=== Exercise brief ===
Only the lines containing "Artikelnummer" should appear in the answer, copied from the listing below.

* * * *

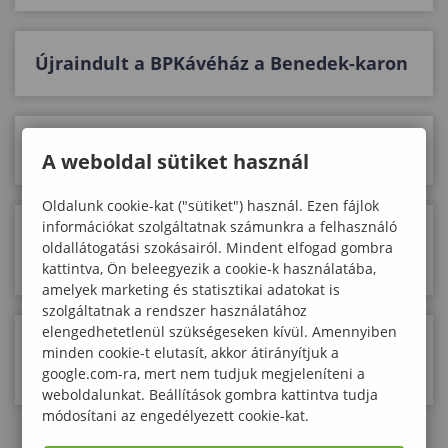
Újraindult a BPKávéház a Benedek-karon
Szakkollégiumok közös bográcsozása
A weboldal sütiket használ
Oldalunk cookie-kat ("sütiket") használ. Ezen fájlok
információkat szolgáltatnak számunkra a felhasználó
Nyílt Nap a Benedek Elek Pedagógiai
oldallátogatási szokásairól. Mindent elfogad gombra
Karon
kattintva, Ön beleegyezik a cookie-k használatába,
amelyek marketing és statisztikai adatokat is
szolgáltatnak a rendszer használatához
elengedhetetlenül szükségeseken kívül. Amennyiben
Gyerekek is zsűriztek a Benedek-kar
minden cookie-t elutasít, akkor átirányítjuk a
mesemondó versenyén
google.com-ra, mert nem tudjuk megjeleníteni a
weboldalunkat. Beállítások gombra kattintva tudja
módosítani az engedélyezett cookie-kat.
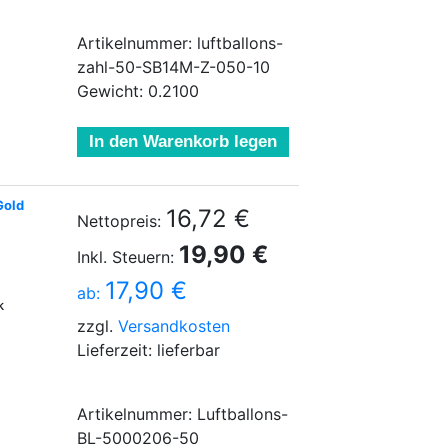
Artikelnummer: luftballons-
zahl-50-SB14M-Z-050-10
Gewicht: 0.2100
In den Warenkorb legen
Gold
16,72 €
Nettopreis:
19,90 €
Inkl. Steuern:
17,90 €
ab:
k
zzgl.
Versandkosten
Lieferzeit: lieferbar
Artikelnummer: Luftballons-
BL-5000206-50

* * * *

=== Output below ===
Artikelnummer: luftballons-
Artikelnummer: Luftballons-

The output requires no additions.